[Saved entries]
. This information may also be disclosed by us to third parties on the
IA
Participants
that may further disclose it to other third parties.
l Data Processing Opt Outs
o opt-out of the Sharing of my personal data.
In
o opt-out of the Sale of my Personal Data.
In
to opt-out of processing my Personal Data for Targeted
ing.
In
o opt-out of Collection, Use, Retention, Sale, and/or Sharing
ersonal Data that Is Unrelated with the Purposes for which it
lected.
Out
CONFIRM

### THE TASK
All of the records should be transcribed exactly, with nothing left out.

### YOUR SOLUTION
. This information may also be disclosed by us to third parties on the
IA
Participants
that may further disclose it to other third parties.
l Data Processing Opt Outs
o opt-out of the Sharing of my personal data.
In
o opt-out of the Sale of my Personal Data.
In
to opt-out of processing my Personal Data for Targeted
ing.
In
o opt-out of Collection, Use, Retention, Sale, and/or Sharing
ersonal Data that Is Unrelated with the Purposes for which it
lected.
Out
CONFIRM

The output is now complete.